##### Records for the exercise

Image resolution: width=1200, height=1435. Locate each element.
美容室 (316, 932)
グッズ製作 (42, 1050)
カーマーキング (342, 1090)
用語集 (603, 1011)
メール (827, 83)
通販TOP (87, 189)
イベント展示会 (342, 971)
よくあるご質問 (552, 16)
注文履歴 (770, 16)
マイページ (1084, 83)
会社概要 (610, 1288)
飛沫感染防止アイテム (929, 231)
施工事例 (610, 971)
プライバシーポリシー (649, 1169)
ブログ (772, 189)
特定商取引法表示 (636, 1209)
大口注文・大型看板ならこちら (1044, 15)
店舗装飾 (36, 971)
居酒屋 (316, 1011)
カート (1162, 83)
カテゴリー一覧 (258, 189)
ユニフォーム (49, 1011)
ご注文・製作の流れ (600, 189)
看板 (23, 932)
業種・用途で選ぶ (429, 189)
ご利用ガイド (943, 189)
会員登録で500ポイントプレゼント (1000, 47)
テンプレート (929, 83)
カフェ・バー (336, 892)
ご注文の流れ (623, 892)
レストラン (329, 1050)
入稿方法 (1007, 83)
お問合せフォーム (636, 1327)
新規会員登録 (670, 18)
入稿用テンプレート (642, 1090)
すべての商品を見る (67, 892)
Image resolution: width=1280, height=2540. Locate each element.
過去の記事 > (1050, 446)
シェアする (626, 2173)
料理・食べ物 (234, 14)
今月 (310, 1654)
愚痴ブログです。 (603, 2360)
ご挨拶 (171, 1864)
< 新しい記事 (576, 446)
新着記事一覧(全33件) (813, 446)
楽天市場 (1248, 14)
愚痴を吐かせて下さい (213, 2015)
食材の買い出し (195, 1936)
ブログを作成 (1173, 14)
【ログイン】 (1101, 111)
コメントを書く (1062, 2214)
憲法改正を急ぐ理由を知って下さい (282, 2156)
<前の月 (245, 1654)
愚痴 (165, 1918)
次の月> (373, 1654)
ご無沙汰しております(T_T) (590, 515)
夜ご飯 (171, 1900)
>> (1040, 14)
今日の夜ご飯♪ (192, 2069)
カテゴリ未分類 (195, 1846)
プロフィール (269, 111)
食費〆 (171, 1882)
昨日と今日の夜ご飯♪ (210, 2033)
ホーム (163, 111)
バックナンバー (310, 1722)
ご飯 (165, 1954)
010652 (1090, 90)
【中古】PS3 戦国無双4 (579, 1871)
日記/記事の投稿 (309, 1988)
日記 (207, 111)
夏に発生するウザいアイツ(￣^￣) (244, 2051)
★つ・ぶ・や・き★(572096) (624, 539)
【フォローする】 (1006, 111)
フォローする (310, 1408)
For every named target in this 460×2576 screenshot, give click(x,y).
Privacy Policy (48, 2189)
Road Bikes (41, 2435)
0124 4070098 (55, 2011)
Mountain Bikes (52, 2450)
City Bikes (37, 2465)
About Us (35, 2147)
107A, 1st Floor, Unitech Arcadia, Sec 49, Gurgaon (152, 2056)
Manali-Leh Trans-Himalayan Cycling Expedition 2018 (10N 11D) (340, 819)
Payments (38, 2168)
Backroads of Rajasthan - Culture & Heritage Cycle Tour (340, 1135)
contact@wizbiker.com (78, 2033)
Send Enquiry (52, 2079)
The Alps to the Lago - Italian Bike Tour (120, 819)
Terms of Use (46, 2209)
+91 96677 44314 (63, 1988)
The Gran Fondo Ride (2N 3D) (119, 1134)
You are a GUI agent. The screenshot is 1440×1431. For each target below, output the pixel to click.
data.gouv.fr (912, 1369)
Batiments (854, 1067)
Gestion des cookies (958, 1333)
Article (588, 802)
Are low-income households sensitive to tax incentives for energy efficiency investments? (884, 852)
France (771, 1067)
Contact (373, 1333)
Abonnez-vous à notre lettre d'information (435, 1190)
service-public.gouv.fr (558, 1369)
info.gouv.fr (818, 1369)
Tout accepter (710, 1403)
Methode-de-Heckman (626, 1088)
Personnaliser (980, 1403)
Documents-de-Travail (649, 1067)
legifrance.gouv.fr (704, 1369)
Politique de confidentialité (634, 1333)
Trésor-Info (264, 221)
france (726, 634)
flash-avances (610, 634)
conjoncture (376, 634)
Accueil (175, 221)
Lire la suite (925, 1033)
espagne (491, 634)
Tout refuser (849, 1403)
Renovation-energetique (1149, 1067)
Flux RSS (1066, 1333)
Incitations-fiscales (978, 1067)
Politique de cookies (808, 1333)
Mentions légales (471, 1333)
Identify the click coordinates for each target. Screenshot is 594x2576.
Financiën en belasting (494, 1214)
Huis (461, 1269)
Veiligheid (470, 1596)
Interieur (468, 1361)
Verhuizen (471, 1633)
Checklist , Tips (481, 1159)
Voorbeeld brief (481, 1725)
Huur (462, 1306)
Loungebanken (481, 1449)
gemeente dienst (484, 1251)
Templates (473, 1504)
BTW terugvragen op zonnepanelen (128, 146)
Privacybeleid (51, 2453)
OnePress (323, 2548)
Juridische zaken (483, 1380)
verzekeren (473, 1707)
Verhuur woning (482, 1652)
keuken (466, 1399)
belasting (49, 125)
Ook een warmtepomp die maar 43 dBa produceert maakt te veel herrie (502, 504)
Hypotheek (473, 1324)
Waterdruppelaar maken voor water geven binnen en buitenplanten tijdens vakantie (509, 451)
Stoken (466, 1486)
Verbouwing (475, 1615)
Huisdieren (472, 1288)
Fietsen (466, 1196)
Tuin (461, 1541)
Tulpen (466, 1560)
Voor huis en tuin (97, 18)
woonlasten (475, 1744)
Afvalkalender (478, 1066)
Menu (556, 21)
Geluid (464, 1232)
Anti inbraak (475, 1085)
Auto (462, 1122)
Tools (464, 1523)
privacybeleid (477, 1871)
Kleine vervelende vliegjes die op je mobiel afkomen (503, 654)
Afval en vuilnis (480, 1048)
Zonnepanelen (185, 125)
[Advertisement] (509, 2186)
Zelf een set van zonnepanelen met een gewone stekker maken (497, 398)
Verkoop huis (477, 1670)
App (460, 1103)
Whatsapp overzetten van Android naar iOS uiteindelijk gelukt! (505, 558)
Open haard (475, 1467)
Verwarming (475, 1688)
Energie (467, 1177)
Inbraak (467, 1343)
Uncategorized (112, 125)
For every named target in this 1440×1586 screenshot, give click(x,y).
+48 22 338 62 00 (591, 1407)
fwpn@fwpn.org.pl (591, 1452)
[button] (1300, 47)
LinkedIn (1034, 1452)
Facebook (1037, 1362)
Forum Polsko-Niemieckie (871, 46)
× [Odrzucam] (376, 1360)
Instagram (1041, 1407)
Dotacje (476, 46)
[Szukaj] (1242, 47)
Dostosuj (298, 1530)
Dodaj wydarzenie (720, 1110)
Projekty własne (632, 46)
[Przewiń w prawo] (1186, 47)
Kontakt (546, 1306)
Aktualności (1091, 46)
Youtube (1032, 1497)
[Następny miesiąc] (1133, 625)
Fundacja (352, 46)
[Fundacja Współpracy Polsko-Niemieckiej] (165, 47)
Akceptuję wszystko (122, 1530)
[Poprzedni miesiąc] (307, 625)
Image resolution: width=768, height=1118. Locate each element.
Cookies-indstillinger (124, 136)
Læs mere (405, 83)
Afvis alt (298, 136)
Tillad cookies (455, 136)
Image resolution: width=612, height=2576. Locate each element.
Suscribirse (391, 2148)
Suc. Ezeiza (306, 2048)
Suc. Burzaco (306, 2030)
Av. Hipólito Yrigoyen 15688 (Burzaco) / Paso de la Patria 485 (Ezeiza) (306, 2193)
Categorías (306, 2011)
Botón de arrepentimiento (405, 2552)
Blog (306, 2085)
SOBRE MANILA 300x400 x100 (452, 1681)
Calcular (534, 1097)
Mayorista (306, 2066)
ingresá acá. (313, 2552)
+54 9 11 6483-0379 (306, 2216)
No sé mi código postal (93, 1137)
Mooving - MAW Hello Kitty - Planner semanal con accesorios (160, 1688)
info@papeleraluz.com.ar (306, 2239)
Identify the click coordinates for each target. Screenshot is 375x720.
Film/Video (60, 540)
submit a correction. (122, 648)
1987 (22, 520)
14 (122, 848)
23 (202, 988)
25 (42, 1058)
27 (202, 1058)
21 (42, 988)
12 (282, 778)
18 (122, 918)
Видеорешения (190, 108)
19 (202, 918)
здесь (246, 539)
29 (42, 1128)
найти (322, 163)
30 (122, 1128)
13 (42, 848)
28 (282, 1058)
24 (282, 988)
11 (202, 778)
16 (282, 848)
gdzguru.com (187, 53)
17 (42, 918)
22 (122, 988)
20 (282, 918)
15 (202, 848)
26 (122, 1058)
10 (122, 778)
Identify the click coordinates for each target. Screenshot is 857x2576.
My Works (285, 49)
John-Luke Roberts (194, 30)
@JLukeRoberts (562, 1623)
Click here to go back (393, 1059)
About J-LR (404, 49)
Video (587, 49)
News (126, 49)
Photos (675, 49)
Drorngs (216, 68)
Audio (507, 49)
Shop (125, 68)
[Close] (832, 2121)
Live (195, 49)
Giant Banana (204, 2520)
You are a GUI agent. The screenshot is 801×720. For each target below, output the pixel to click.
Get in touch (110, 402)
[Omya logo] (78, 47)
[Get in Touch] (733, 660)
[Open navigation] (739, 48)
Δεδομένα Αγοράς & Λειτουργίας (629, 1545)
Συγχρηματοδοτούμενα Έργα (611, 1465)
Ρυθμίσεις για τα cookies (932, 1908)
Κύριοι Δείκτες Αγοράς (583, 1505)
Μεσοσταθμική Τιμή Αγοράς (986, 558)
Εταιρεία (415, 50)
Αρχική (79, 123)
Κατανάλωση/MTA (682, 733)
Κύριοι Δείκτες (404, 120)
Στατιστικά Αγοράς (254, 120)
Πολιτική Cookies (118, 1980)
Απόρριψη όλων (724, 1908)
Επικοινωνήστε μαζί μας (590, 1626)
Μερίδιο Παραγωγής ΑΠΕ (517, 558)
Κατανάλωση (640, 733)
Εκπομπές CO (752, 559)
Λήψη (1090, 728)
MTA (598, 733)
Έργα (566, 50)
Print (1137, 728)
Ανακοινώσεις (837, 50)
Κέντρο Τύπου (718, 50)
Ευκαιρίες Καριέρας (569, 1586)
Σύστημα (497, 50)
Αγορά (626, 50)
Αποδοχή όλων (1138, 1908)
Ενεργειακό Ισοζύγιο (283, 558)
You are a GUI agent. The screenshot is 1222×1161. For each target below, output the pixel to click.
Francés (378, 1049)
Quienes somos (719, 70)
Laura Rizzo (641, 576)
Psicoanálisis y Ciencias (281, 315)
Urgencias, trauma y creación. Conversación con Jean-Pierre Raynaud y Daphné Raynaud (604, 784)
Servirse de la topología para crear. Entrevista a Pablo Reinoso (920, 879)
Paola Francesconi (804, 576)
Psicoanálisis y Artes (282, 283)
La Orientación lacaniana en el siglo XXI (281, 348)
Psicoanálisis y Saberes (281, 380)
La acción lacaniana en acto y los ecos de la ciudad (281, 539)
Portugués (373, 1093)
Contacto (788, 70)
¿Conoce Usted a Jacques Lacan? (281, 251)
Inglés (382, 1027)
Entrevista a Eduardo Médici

##########

## Task statement
From the material above, retype precisely the lines between the line holding "< 新しい記事 (576, 446)" and the line holding "Batiments (854, 1067)", inclusive, and nothing beyond them.

## Finished task
< 新しい記事 (576, 446)
新着記事一覧(全33件) (813, 446)
楽天市場 (1248, 14)
愚痴を吐かせて下さい (213, 2015)
食材の買い出し (195, 1936)
ブログを作成 (1173, 14)
【ログイン】 (1101, 111)
コメントを書く (1062, 2214)
憲法改正を急ぐ理由を知って下さい (282, 2156)
<前の月 (245, 1654)
愚痴 (165, 1918)
次の月> (373, 1654)
ご無沙汰しております(T_T) (590, 515)
夜ご飯 (171, 1900)
>> (1040, 14)
今日の夜ご飯♪ (192, 2069)
カテゴリ未分類 (195, 1846)
プロフィール (269, 111)
食費〆 (171, 1882)
昨日と今日の夜ご飯♪ (210, 2033)
ホーム (163, 111)
バックナンバー (310, 1722)
ご飯 (165, 1954)
010652 (1090, 90)
【中古】PS3 戦国無双4 (579, 1871)
日記/記事の投稿 (309, 1988)
日記 (207, 111)
夏に発生するウザいアイツ(￣^￣) (244, 2051)
★つ・ぶ・や・き★(572096) (624, 539)
【フォローする】 (1006, 111)
フォローする (310, 1408)
For every named target in this 460×2576 screenshot, give click(x,y).
Privacy Policy (48, 2189)
Road Bikes (41, 2435)
0124 4070098 (55, 2011)
Mountain Bikes (52, 2450)
City Bikes (37, 2465)
About Us (35, 2147)
107A, 1st Floor, Unitech Arcadia, Sec 49, Gurgaon (152, 2056)
Manali-Leh Trans-Himalayan Cycling Expedition 2018 (10N 11D) (340, 819)
Payments (38, 2168)
Backroads of Rajasthan - Culture & Heritage Cycle Tour (340, 1135)
contact@wizbiker.com (78, 2033)
Send Enquiry (52, 2079)
The Alps to the Lago - Italian Bike Tour (120, 819)
Terms of Use (46, 2209)
+91 96677 44314 (63, 1988)
The Gran Fondo Ride (2N 3D) (119, 1134)
You are a GUI agent. The screenshot is 1440×1431. For each target below, output the pixel to click.
data.gouv.fr (912, 1369)
Batiments (854, 1067)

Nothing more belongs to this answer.